(Exercise instructions) From the line with "とても好き合っていて結婚もしたいと思ってい" to the line with "적으로 확장되는 아우디 e-tron 제품군은 전력으로 구", retype each line exactly as it stands in the records below, but skip the pictures.

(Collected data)
[Start of section]

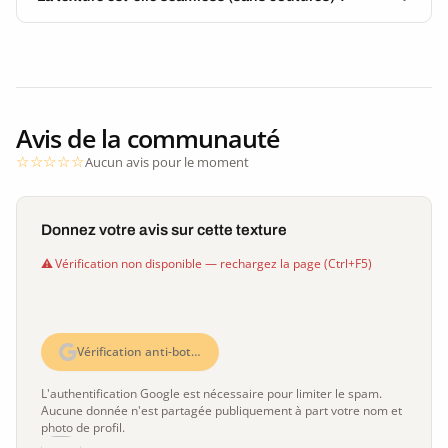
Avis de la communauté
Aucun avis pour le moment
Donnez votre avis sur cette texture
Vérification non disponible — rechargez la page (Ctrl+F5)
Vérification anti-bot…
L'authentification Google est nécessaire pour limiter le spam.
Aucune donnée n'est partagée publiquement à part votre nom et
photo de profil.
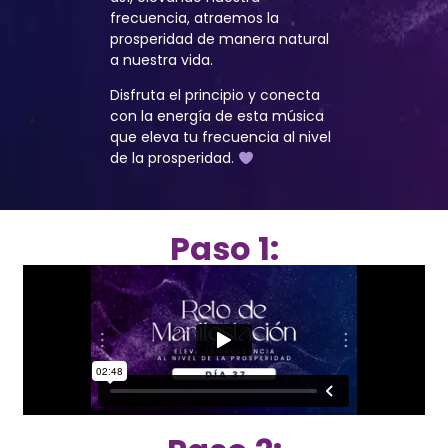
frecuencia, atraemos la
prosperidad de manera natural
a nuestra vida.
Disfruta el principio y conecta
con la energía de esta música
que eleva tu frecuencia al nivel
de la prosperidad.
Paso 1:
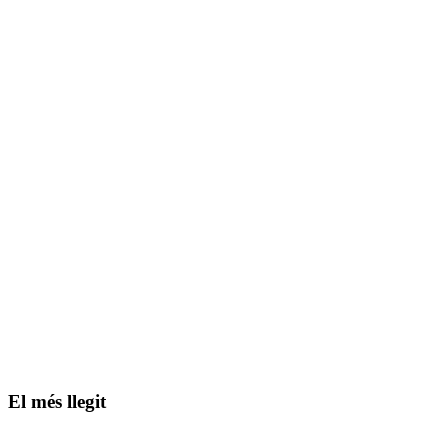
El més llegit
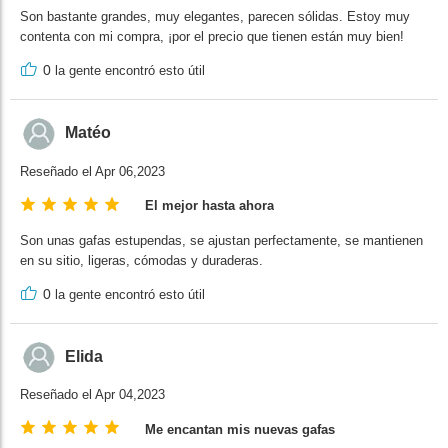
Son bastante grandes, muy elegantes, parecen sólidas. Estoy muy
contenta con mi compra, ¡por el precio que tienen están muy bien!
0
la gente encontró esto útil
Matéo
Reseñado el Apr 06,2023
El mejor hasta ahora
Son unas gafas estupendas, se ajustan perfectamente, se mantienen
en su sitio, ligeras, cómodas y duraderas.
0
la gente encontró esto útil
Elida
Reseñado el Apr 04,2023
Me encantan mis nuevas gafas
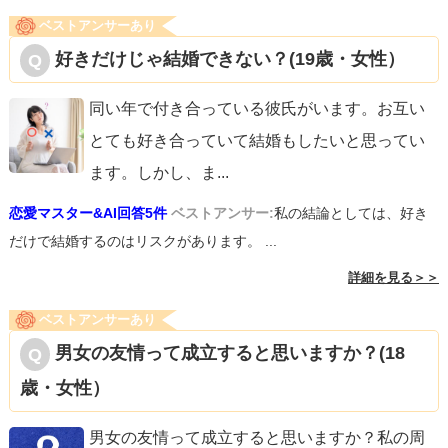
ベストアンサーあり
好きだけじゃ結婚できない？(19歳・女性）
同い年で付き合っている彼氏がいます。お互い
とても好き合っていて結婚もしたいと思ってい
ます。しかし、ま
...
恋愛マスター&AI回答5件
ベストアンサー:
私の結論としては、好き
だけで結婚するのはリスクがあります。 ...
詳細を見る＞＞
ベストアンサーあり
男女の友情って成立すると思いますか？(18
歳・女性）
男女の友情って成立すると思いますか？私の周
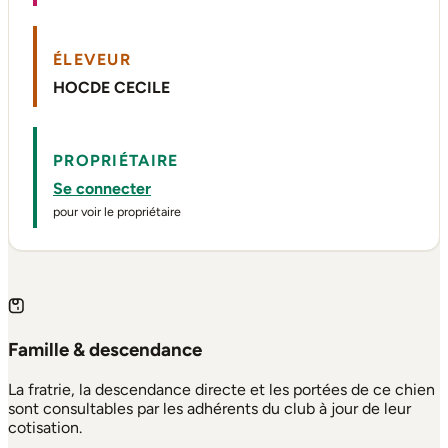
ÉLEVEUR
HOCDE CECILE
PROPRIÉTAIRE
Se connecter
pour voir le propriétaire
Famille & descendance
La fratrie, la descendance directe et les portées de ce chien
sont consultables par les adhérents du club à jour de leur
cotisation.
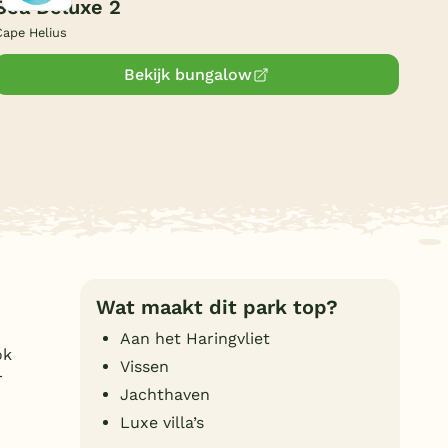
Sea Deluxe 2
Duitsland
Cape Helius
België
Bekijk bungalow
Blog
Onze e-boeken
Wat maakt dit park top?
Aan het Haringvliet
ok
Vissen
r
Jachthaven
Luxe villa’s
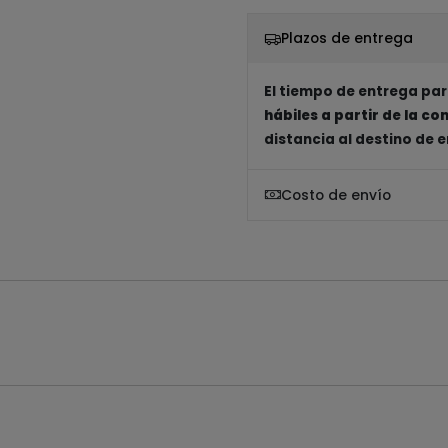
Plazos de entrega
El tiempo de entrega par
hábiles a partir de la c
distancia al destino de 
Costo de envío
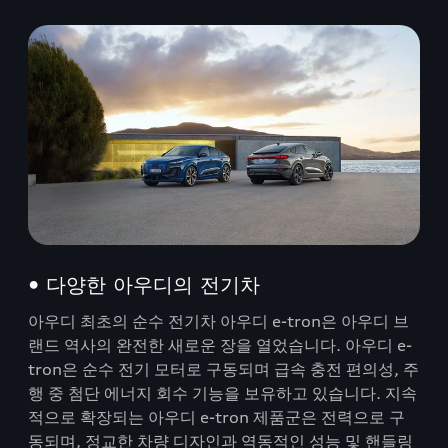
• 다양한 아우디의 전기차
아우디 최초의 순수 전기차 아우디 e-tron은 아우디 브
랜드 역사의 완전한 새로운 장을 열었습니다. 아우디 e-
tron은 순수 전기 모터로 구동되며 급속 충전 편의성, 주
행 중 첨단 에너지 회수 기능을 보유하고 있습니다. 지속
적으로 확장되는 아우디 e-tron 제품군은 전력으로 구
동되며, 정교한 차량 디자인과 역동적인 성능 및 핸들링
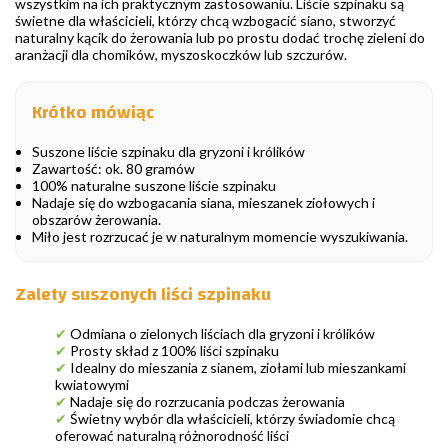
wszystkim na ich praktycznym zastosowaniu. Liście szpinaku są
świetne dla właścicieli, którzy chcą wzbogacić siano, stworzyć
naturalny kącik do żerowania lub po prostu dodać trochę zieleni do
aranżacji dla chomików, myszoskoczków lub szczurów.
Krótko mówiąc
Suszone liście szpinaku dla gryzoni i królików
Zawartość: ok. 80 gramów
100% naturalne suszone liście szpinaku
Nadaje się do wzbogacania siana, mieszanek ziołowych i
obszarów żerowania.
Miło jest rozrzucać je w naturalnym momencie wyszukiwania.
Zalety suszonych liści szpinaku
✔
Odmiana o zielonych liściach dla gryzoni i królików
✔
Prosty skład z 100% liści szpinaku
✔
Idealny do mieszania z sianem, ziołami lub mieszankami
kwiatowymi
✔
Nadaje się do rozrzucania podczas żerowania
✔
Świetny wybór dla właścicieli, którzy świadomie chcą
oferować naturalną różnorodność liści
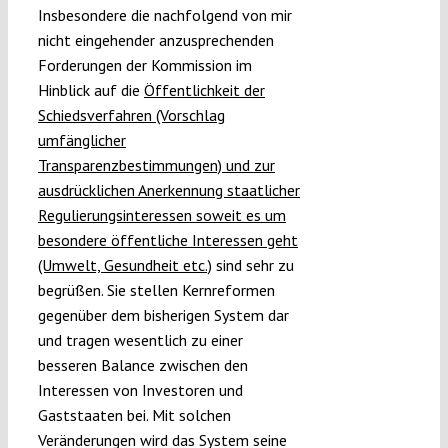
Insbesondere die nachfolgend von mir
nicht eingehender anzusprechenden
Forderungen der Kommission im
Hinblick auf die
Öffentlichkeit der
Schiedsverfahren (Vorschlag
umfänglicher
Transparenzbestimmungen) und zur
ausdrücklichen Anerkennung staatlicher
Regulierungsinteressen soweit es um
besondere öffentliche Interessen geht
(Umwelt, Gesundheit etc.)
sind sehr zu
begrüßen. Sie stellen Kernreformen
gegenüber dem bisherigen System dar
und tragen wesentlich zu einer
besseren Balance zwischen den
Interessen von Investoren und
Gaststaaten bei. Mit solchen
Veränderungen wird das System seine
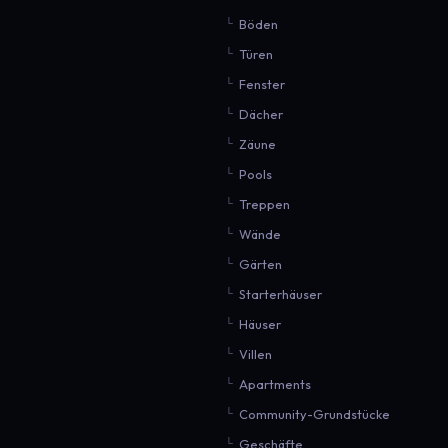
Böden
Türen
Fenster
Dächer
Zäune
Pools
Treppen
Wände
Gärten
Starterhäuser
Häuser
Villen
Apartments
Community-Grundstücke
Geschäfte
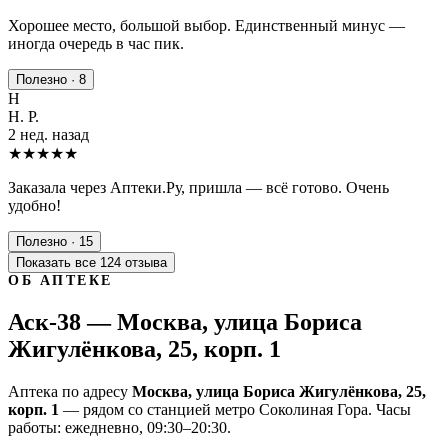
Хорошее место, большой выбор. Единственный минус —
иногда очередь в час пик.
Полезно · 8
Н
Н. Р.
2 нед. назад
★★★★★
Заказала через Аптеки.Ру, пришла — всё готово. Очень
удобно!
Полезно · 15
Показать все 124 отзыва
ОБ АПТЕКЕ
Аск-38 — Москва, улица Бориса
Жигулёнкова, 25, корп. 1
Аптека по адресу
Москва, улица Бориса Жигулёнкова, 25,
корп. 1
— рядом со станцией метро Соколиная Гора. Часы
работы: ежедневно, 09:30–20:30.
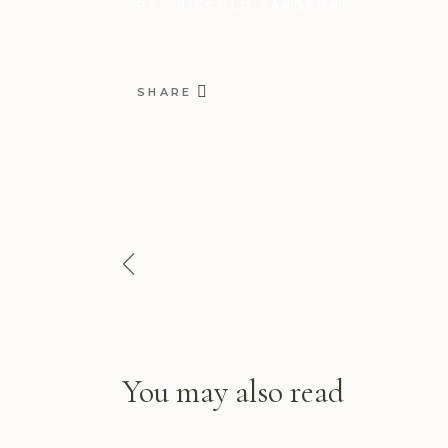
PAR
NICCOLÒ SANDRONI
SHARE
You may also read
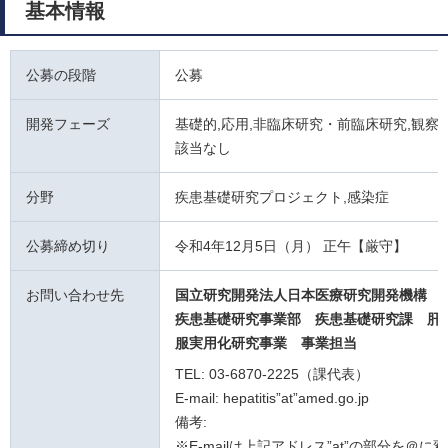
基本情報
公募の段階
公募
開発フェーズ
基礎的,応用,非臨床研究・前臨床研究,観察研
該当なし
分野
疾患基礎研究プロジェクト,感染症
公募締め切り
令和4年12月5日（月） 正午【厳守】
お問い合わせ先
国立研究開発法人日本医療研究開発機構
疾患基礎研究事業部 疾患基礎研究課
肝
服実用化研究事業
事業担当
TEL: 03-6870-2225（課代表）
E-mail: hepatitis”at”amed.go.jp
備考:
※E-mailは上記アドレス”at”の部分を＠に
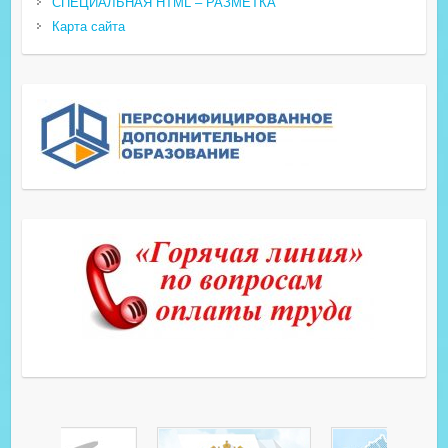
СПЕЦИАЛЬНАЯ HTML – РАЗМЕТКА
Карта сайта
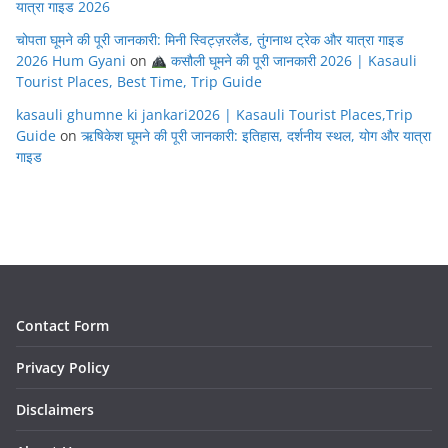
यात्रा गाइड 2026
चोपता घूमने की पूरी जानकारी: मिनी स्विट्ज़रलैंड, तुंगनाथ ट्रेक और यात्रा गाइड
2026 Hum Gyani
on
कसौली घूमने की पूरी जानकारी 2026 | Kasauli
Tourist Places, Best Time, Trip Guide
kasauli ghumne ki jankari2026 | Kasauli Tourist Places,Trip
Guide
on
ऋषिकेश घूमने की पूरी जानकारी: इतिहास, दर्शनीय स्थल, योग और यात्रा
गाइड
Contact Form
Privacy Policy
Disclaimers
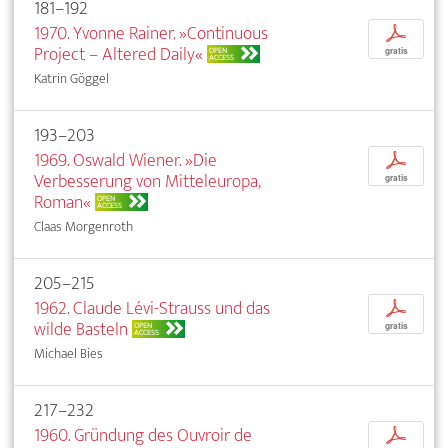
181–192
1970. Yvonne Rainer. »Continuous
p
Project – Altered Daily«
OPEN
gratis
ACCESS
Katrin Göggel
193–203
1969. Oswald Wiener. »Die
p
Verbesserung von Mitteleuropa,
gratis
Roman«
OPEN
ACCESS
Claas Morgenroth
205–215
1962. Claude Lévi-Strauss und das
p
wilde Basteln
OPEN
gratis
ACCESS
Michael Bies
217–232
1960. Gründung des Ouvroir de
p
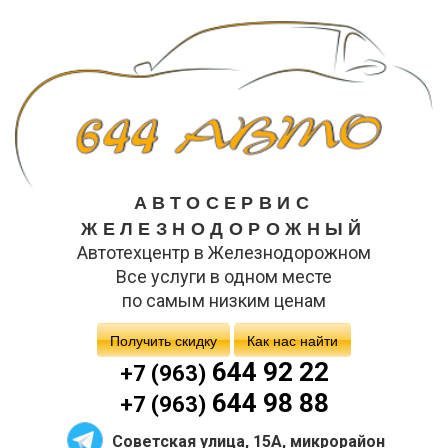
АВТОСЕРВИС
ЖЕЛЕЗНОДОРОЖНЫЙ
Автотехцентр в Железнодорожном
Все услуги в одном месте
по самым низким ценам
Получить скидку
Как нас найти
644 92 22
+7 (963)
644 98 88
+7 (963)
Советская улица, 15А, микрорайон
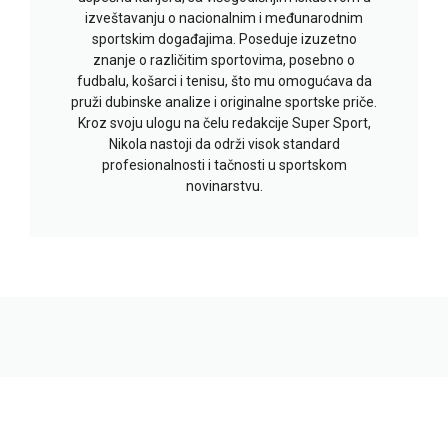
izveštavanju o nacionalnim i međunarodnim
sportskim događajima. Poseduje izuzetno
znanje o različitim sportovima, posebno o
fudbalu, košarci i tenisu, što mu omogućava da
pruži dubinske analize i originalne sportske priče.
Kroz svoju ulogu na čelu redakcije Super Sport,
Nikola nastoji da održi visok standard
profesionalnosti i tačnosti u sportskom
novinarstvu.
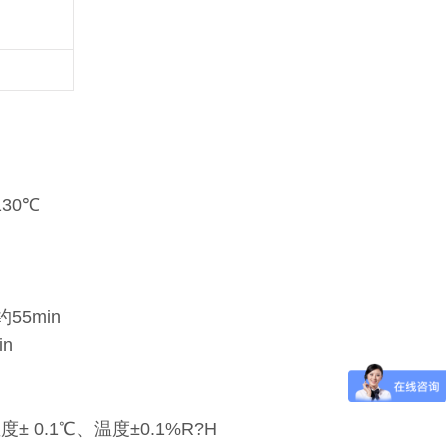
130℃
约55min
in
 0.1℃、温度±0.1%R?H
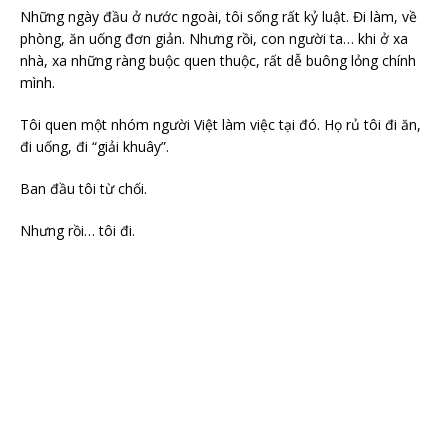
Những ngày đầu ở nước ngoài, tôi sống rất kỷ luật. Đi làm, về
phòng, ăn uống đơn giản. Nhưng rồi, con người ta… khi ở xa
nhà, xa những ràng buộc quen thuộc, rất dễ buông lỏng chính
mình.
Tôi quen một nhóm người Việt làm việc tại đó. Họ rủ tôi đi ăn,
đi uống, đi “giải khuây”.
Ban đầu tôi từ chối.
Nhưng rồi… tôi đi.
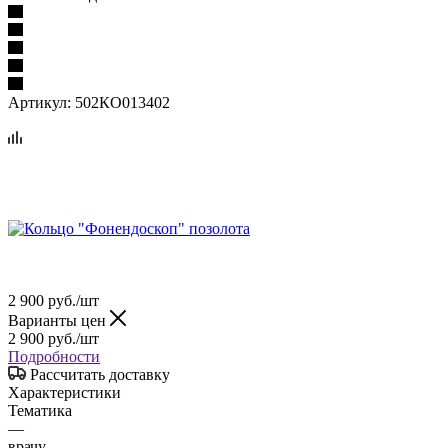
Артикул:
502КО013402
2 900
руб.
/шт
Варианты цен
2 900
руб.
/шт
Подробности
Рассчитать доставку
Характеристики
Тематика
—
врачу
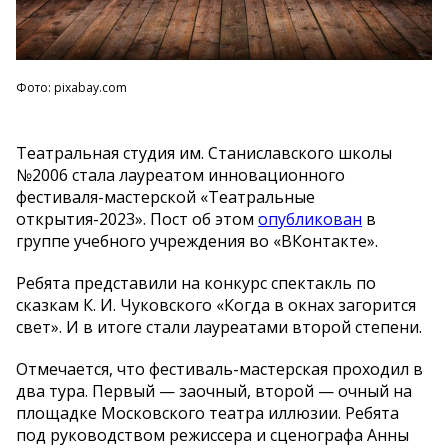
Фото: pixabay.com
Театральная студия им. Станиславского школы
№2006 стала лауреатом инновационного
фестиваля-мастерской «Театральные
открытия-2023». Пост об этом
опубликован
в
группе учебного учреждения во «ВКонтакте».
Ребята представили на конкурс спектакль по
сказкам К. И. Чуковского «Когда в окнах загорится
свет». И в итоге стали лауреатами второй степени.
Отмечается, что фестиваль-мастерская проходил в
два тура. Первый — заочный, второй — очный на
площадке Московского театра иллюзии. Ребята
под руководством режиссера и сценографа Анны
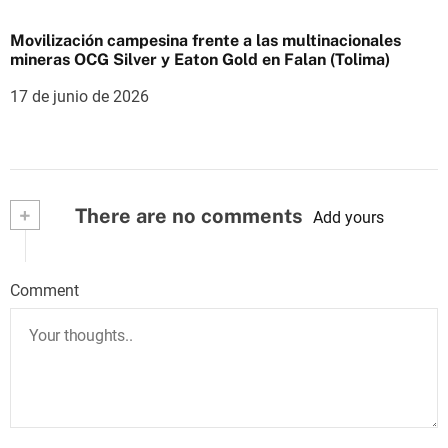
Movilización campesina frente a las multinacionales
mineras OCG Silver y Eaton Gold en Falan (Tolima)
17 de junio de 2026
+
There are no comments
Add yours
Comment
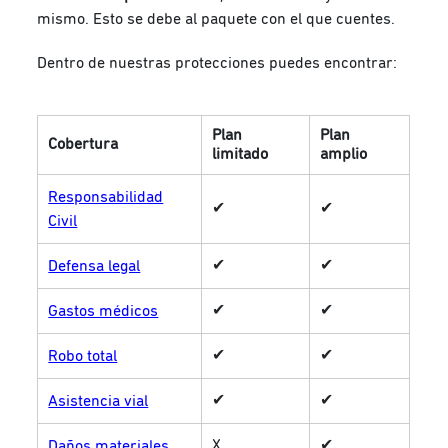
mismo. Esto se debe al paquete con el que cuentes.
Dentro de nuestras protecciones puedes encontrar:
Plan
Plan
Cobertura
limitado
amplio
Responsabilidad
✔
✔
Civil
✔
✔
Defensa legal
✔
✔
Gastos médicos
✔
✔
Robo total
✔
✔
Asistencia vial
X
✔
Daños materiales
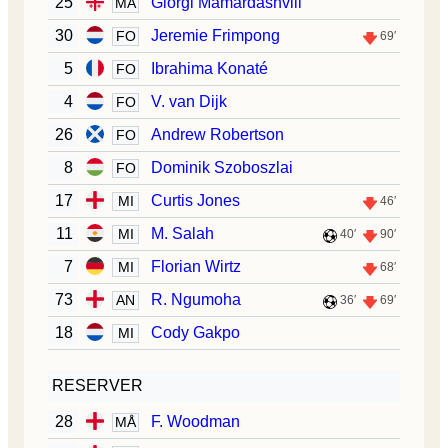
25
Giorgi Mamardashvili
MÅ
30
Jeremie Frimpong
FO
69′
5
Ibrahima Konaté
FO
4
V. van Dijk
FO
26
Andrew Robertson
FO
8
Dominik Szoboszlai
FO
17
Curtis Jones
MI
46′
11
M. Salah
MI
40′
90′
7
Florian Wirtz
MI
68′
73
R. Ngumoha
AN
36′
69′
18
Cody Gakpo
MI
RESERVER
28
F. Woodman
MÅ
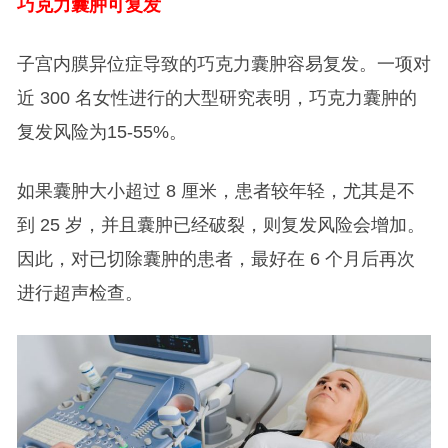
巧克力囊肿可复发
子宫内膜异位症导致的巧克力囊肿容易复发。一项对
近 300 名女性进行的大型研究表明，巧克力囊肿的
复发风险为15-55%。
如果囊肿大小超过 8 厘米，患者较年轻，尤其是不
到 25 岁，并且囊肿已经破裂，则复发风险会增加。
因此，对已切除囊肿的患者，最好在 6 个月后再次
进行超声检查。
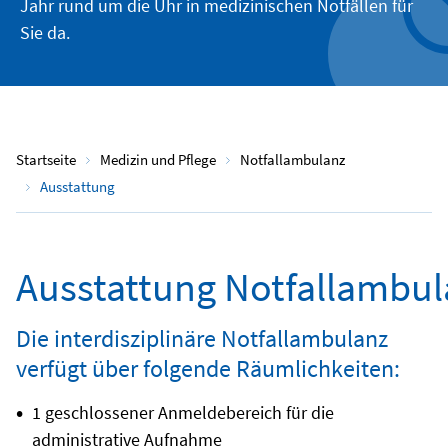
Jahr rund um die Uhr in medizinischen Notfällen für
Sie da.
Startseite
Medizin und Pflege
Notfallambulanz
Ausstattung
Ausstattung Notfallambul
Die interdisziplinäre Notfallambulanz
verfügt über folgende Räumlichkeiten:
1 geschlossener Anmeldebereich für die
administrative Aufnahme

[End of section]

(Response to the task)
とても好き合っていて結婚もしたいと思ってい
ます。しかし、ま
...
恋愛マスター&AI回答5件
ベストアンサー:
私の結論としては、好き
だけで結婚するのはリスクがあります。 ...
詳細を見る＞＞
ベストアンサーあり
男女の友情って成立すると思いますか？(18
歳・女性）
男女の友情って成立すると思いますか？私の周
ÉLEVEUR
HOCDE CECILE
PROPRIÉTAIRE
Se connecter
pour voir le propriétaire
Famille & descendance
La fratrie, la descendance directe et les portées de ce chien
sont consultables par les adhérents du club à jour de leur
cotisation.
Sea Deluxe 2
Duitsland
Cape Helius
België
Bekijk bungalow
Blog
Onze e-boeken
Wat maakt dit park top?
Aan het Haringvliet
ok
Vissen
r
Jachthaven
Luxe villa’s
Plazos de entrega
El tiempo de entrega par
hábiles a partir de la c
distancia al destino de 
Costo de envío
• 다양한 아우디의 전기차
아우디 최초의 순수 전기차 아우디 e-tron은 아우디 브
랜드 역사의 완전한 새로운 장을 열었습니다. 아우디 e-
tron은 순수 전기 모터로 구동되며 급속 충전 편의성, 주
행 중 첨단 에너지 회수 기능을 보유하고 있습니다. 지속
적으로 확장되는 아우디 e-tron 제품군은 전력으로 구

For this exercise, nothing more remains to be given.